Fukuoka Marathon, 2016
Run - 04 Dec 2016
And there it boldly stood, like a beacon of comfort, freedom and desire. The KFC marking the 15km mark along the Fukuoka Marathon course offered a completely new challenge for me. It wasn’t so much the food I was craving at this point in the race, it’s more of a wild metaphor for what it was like to be in my head at that time: half focussed - half drifting - mind wandering, second guessing every step. Although, the fragrance of fried chicken wafting in the stiff breeze had a ushering type affect too.
So, back to this wild metaphor of mine. What was going on in my mind at this point? Well, there was the shoes being too small, the challenging wet conditions & my right calf twinging with every step. Shit happens in a marathon. The so called race plan is certainly more than likely that no to be thrown out the window. The challenge of being adaptive and relaxed as variables come into play, is a hallmark of what a marathon is about. I think, somewhere, in this paradigm of rambling thought is where the art of successfully running a marathon exists. It’s not linear or straight forward, it’s just one step at a time, time and time again.
For me the 2016 Fukuoka Marathon was unique in many ways.

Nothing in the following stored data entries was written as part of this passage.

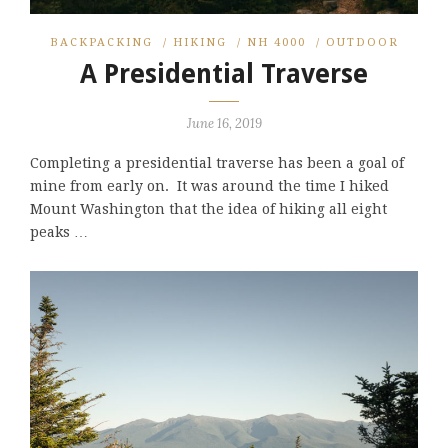
BACKPACKING
/
HIKING
/
NH 4000
/
OUTDOOR
A Presidential Traverse
June 16, 2019
Completing a presidential traverse has been a goal of
mine from early on. It was around the time I hiked
Mount Washington that the idea of hiking all eight
peaks …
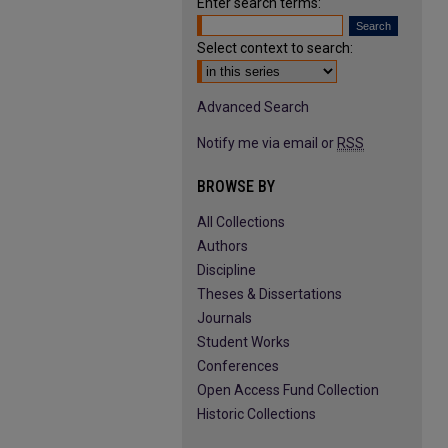
Enter search terms:
Select context to search:
Advanced Search
Notify me via email or
RSS
BROWSE BY
All Collections
Authors
Discipline
Theses & Dissertations
Journals
Student Works
Conferences
Open Access Fund Collection
Historic Collections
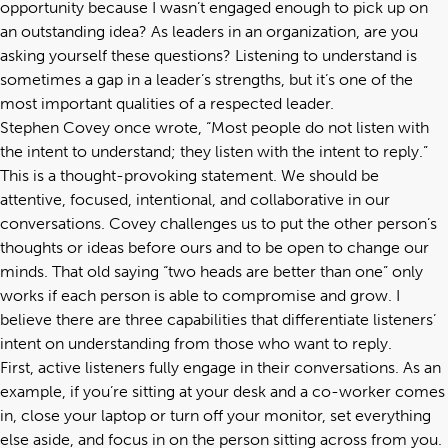
opportunity because I wasn’t engaged enough to pick up on
an outstanding idea? As leaders in an organization, are you
asking yourself these questions? Listening to understand is
sometimes a gap in a leader’s strengths, but it’s one of the
most important qualities of a respected leader.
Stephen Covey once wrote, “Most people do not listen with
the intent to understand; they listen with the intent to reply.”
This is a thought-provoking statement. We should be
attentive, focused, intentional, and collaborative in our
conversations. Covey challenges us to put the other person’s
thoughts or ideas before ours and to be open to change our
minds. That old saying “two heads are better than one” only
works if each person is able to compromise and grow. I
believe there are three capabilities that differentiate listeners’
intent on understanding from those who want to reply.
First, active listeners fully engage in their conversations. As an
example, if you’re sitting at your desk and a co-worker comes
in, close your laptop or turn off your monitor, set everything
else aside, and focus in on the person sitting across from you.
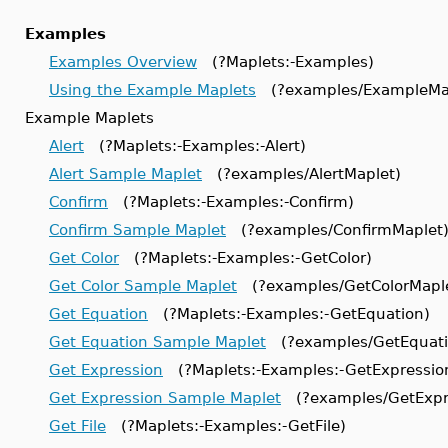
Examples
Examples Overview
(?Maplets:-Examples)
Using the Example Maplets
(?examples/ExampleMap
Example Maplets
Alert
(?Maplets:-Examples:-Alert)
Alert Sample Maplet
(?examples/AlertMaplet)
Confirm
(?Maplets:-Examples:-Confirm)
Confirm Sample Maplet
(?examples/ConfirmMaplet
Get Color
(?Maplets:-Examples:-GetColor)
Get Color Sample Maplet
(?examples/GetColorMapl
Get Equation
(?Maplets:-Examples:-GetEquation)
Get Equation Sample Maplet
(?examples/GetEquati
Get Expression
(?Maplets:-Examples:-GetExpressio
Get Expression Sample Maplet
(?examples/GetExpr
Get File
(?Maplets:-Examples:-GetFile)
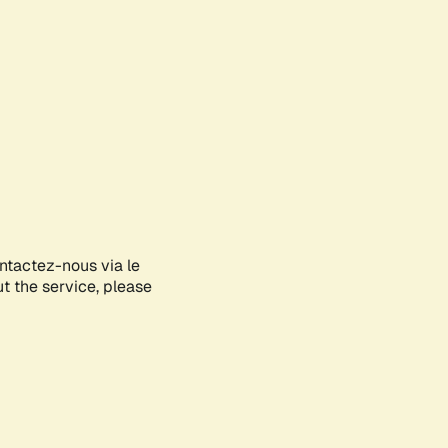
ontactez-nous via le
ut the service, please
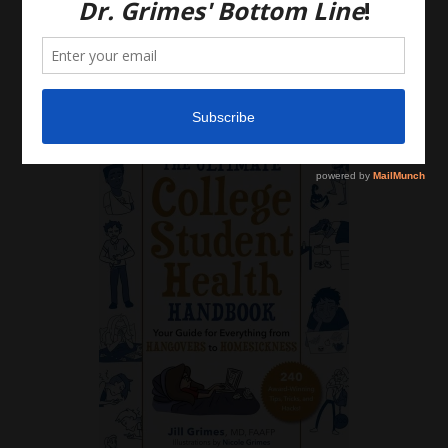
discussion with your own health care providers.
Latest News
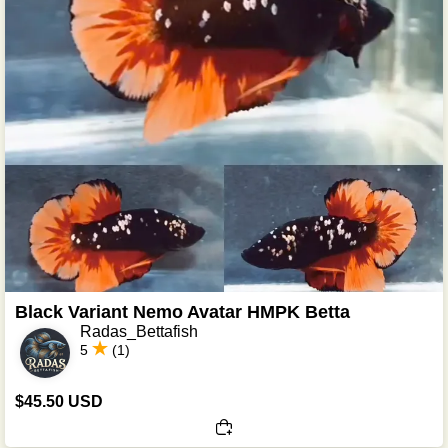
Black Variant Nemo Avatar HMPK Betta
Radas_Bettafish
5
(1)
$45.50 USD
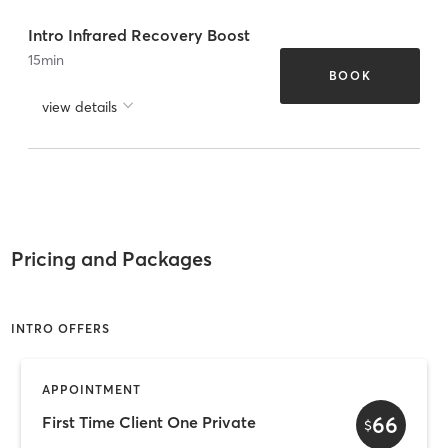
Intro Infrared Recovery Boost
15
min
BOOK
view details
Pricing and Packages
INTRO OFFERS
APPOINTMENT
66
First Time Client One Private
$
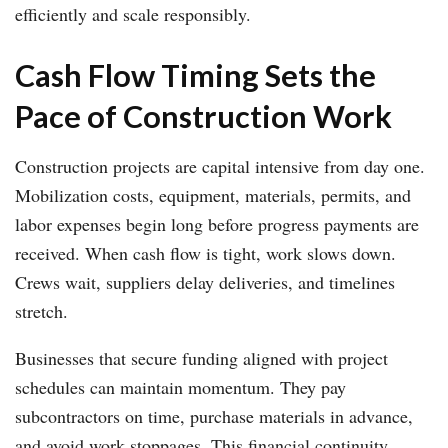
efficiently and scale responsibly.
Cash Flow Timing Sets the
Pace of Construction Work
Construction projects are capital intensive from day one.
Mobilization costs, equipment, materials, permits, and
labor expenses begin long before progress payments are
received. When cash flow is tight, work slows down.
Crews wait, suppliers delay deliveries, and timelines
stretch.
Businesses that secure funding aligned with project
schedules can maintain momentum. They pay
subcontractors on time, purchase materials in advance,
and avoid work stoppages. This financial continuity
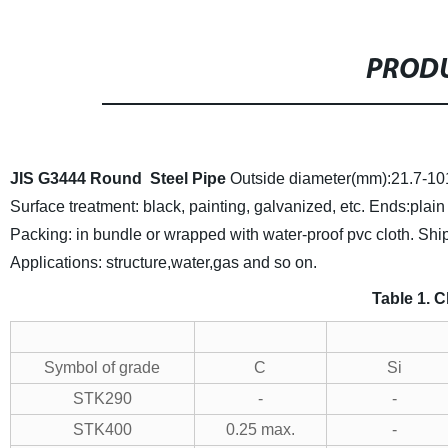
PRODU
JIS G3444
Round
Steel Pipe
Outside diameter(mm):21.7-10
Surface treatment: black, painting, galvanized, etc.
Ends:plain
Packing: in bundle or wrapped with water-proof pvc cloth.
Ship
Applications: structure,water,gas and so on.
Table 1. 
Symbol of grade
C
Si
STK290
-
-
STK400
0.25 max.
-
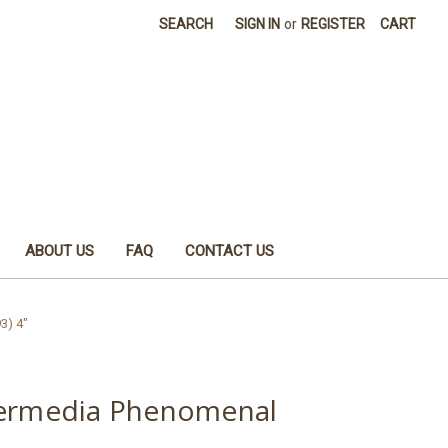
SEARCH
SIGN IN
or
REGISTER
CART
ABOUT US
FAQ
CONTACT US
3) 4"
termedia Phenomenal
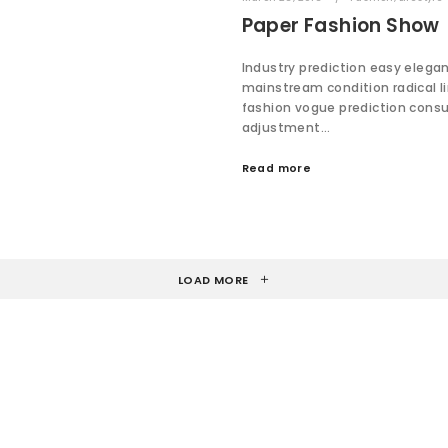
Paper Fashion Show
Industry prediction easy elega
mainstream condition radical l
fashion vogue prediction cons
adjustment…
Read more
LOAD MORE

I use the word unique here because everything was different: the culture, food, logistics, travel and the race itself. The thing I learned here was to be adaptable before and during the race and not let the little things influence how my mind perceived the situation. This adaptive lesson is one that i’ll take with me as I venture across boarders to more races in the future.
So, lets get to the race bit and Japan.
It was the 70th year of the Fukuoka Marathon. The race itself is dubbed as one of the great world marathons, marked significantly by the fact you need to have a sub 2:40 marathon just to enter. There are two start lines; one kicks off inside the stadium for the sub 2:276 guys, and the other outside in a carpark somewhere. Both races meet up after 1500m or so, and collide into one big Japanese sushi roll.
My 2:26:19 from the 2016 Gold Coast Marathon was enough to sneak me into the stadium start. The classic Japanese traditions and formality were distinctly on show here, as the marching bands, the army patrols and guards lined the course for the full 42kms.
I also found there being something romantic about the Fukuoka Marathon. I can’t quite place my finger on it, and perhaps romantic isn’t the best work to use. But, as a lover of running, marathons in particular, racing in Japan, a country where they have a proud tradition and unprecedented depth of runner, means that when you race on their soil and see just how important running is to the Japanese, you become just a little bit overwhelmed by how special the moment is.
Oh, and right about here I have to mention the people. At every moment on the trip I was greatened and directed with such enthusiasm from the locals and officials alike. Their well-mannered custom I know is widely known, but as it was my first time to Japan, seeing it and witnessing it for myself was staggering. Many of the simple & well-mannered conversions I wish I could bring back and implement with me in western culture - especially in Australia and New Zealand.
Okay then, back to the race then shall we. The nuts and bolts looked a bit like this: 1:12:12 through half way, battled into the wind for a while, then held on strong to finish in 2:25:22. PB. Relieved to have made it.
So, Japan. With the mind games you enforced, the beautiful people & a historic race; I really did have one heck of a time.
I will be back to race again, now that I know what it’s like to want KFC at 15km.